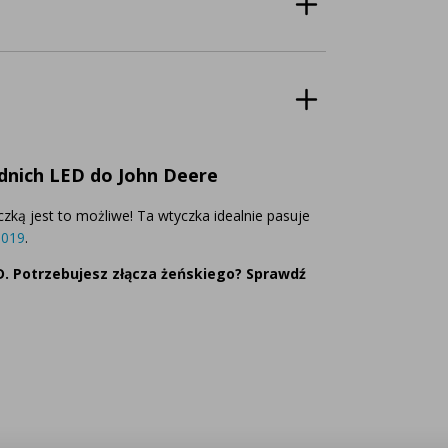
dnich LED do John Deere
zką jest to możliwe! Ta wtyczka idealnie pasuje
3019
.
. Potrzebujesz złącza żeńskiego? Sprawdź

[WHAT YOU NEED TO DO] Give all the entries again exactly, dropping each picture.

[RESPONSE TO THIS EXERCISE]
dnich LED do John Deere
zką jest to możliwe! Ta wtyczka idealnie pasuje
3019
.
. Potrzebujesz złącza żeńskiego? Sprawdź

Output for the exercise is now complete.